CEO Bill Winters’ coming turnaround is a long wait for Standard Chartered
While Standard Chartered swung to a pretax profit of $409 million for 2016, from a $1.52 billion loss a year earlier, the bank missed forecasts at the operating level
Standard Chartered Plc’s shares soared over the past year on hopes that CEO Bill Winters was turning around the troubled emerging markets lender. From Friday’s disappointing earnings, it appears investors had run ahead of themselves.
There’s still no sign of a return to dividends, and the growth outlook is far from strong. While StanChart swung to a pretax profit of $409 million for 2016, from a $1.52 billion loss a year earlier, the London-based but Asia-focused bank missed forecasts at the operating level.
Revenue declined 11% to $13.8 billion.
The lender, which has been on a cost-cutting drive since bad loans ballooned a couple of years ago, posted operating profit excluding one-time items of $1.09 billion, below the $1.42 billion estimate of analysts surveyed by Bloomberg.
Trade finance income fell 20% because of tepid demand and soft commodity prices early in the year. Corporate finance income fared almost as badly, after stripping out 2015’s mark-to-market losses on syndicated loans that flattered the year-earlier comparison.
Small wonder that StanChart shares fell as much as 5.4% in London morning trading, the biggest intraday decline in three months.
Winters could hardly be accused of sugar-coating his assessment, speaking of a “wrenching year and a half” and a “traumatic amount of change” on a call with analysts, before adding:
“No one harbours any illusions that we are done. We have quite a long way to go, but my soul is intact and we feel very good about our ability to complete the mission.”
For those seeking a crumb of comfort, that’s an upgrade on last year’s call, when the CEO said that looking at the 2015 results “rips at our souls.”
On the heels of HSBC Holdings Plc’s less than-glowing fourth-quarter results, the weak earnings shouldn’t come as too much of a surprise.
For all the deleveraging promised by Winters, the lender seems to have cut back less than it should have, and certainly less than HSBC. Bad-loan problems have yet to be worked out, and India remains a sore spot.

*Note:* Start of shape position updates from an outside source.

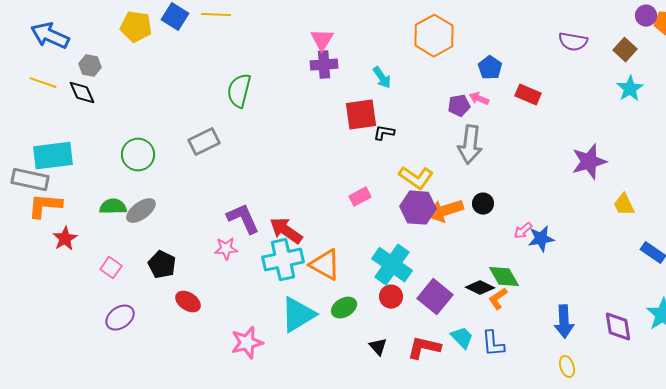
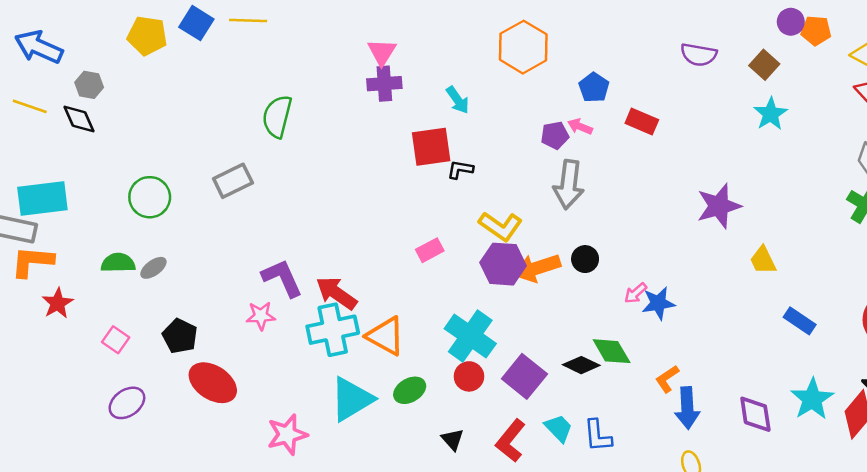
gray ellipse: (141, 211) -> (153, 268), size x0.7
orange L-shape: (498, 299) -> (667, 379), moved
red ellipse: (188, 302) -> (213, 383), size x1.5
red L-shape: (424, 348) -> (511, 441), turned -64

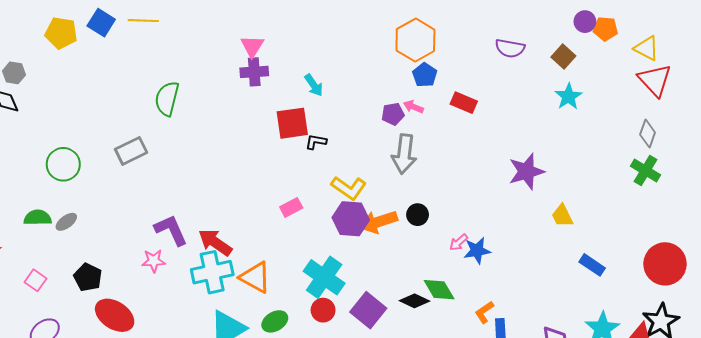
orange hexagon: (523, 47) -> (415, 40), moved

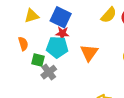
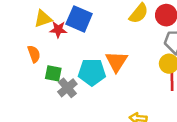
red star: (62, 33) -> (58, 30), moved
cyan pentagon: (57, 47) -> (92, 72), moved

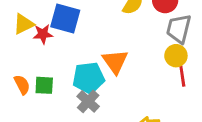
orange semicircle: (34, 54) -> (22, 85), moved
gray cross: (67, 88) -> (88, 101), moved

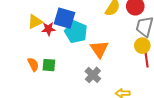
cyan pentagon: (89, 78) -> (76, 32), moved, turned 30
gray cross: (88, 101) -> (93, 75), moved

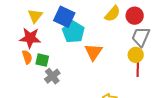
yellow triangle: (35, 22) -> (35, 16), turned -35
red star: (49, 29) -> (30, 38), moved, size x1.5
gray cross: (93, 75) -> (52, 76), moved

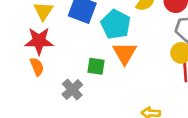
cyan pentagon: (73, 32) -> (116, 24), moved
green square: (42, 60) -> (96, 66), moved

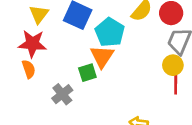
orange triangle: (125, 53) -> (102, 56), moved
green square: (96, 66) -> (87, 73), turned -30

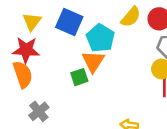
orange semicircle: (29, 69) -> (23, 74), size x1.5
gray cross: (62, 94) -> (39, 111), moved

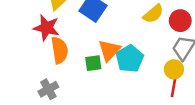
cyan pentagon: (100, 38) -> (130, 59), moved
orange semicircle: (23, 74) -> (60, 50), moved

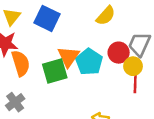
red circle: (180, 21) -> (119, 53), moved
green square: (93, 63) -> (55, 71), size x1.5

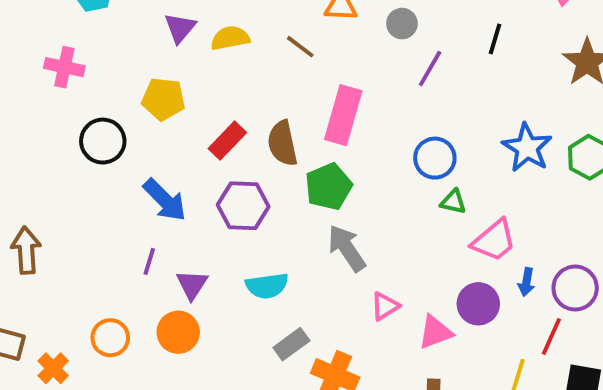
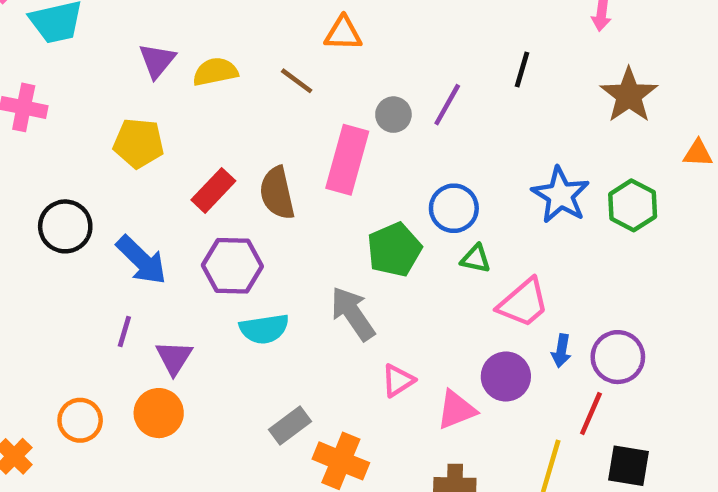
gray circle: (402, 24) -> (393, 115), moved
black circle: (103, 141) -> (65, 226), moved
green pentagon: (329, 187) -> (394, 250), moved
cyan semicircle: (267, 286) -> (264, 329), moved

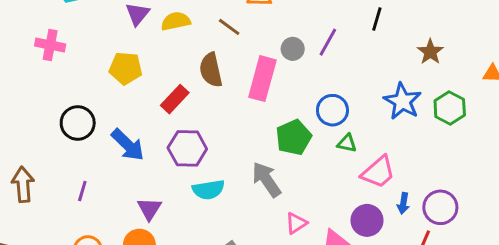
brown star: (629, 95) -> (430, 52), moved, size x0.7
brown semicircle: (277, 193) -> (211, 70), moved
purple line: (124, 331) -> (82, 191), moved

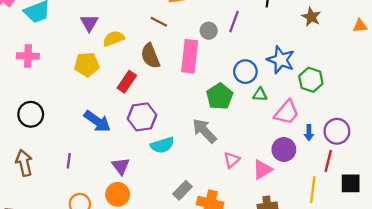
yellow semicircle: (176, 21) -> (114, 39), moved
blue star: (402, 101) -> (281, 60), moved
green hexagon: (450, 108) -> (311, 80), moved
black circle: (78, 123) -> (31, 114), moved

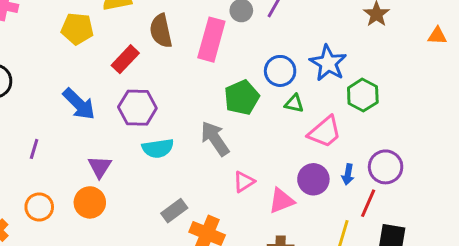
blue arrow: (309, 133) -> (348, 174), moved

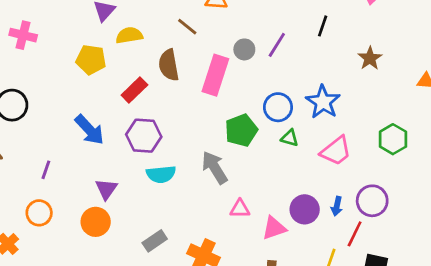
green hexagon: (363, 95) -> (393, 139), moved
pink trapezoid: (325, 132) -> (336, 151), moved
pink triangle: (244, 182) -> (240, 209), turned 30
orange circle: (39, 207) -> (39, 213), moved
gray rectangle: (174, 211) -> (155, 241), moved

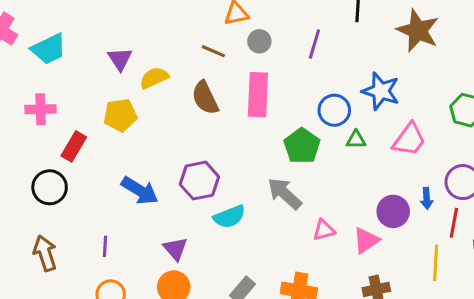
gray circle: (244, 49) -> (259, 41), moved
brown star: (370, 58) -> (418, 31), size x1.6
red rectangle: (134, 90) -> (74, 146), moved

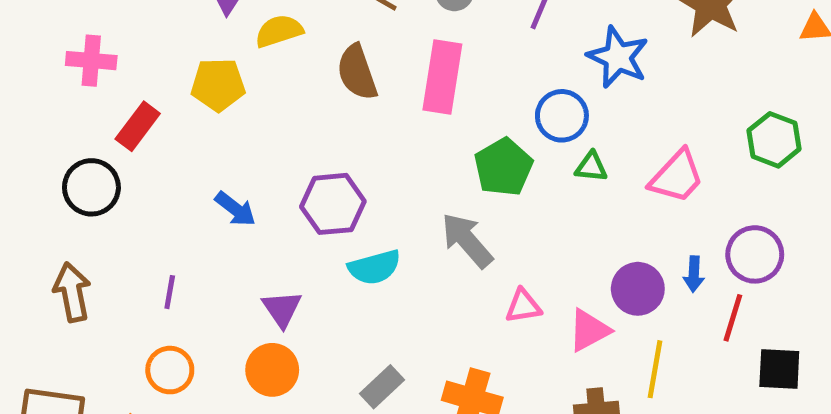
blue star: (381, 91) -> (618, 57), moved
blue arrow: (140, 191) -> (235, 209), size x0.7
yellow line: (436, 263) -> (655, 369), moved

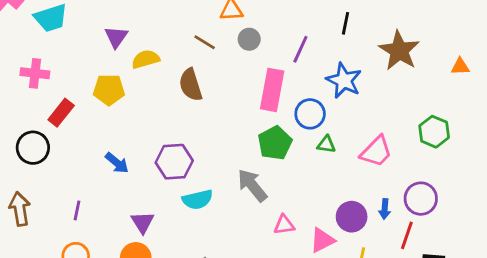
pink rectangle: (442, 77) -> (272, 90), moved

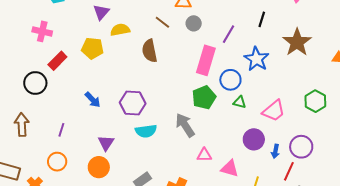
purple circle: (352, 217) -> (254, 139), moved
pink triangle: (322, 240) -> (230, 168), turned 36

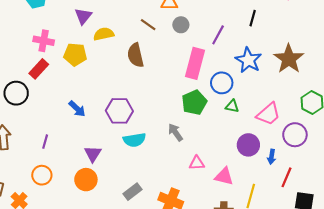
pink cross: (42, 31) -> (44, 41), moved
brown star: (297, 42) -> (289, 59), moved
gray arrow: (185, 125) -> (175, 132), size x0.7
purple circle: (301, 147) -> (295, 135), moved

Given that StanChart’s underlying return on risk-weighted assets was a measly 0.3% last year—worse even than some Japanese banks that are grappling with negative interest rates—investors still have a long wait ahead.
Last year, the bank scrapped its goal of an 8% return on equity.
Standard Chartered needs to do better on the revenue front to justify its heady share price performance of the past year. Maybe its outsize exposure to Hong Kong will pay off as rising interest rates boost net interest margins in the city.
Still, profitability is likely to remain weak in India.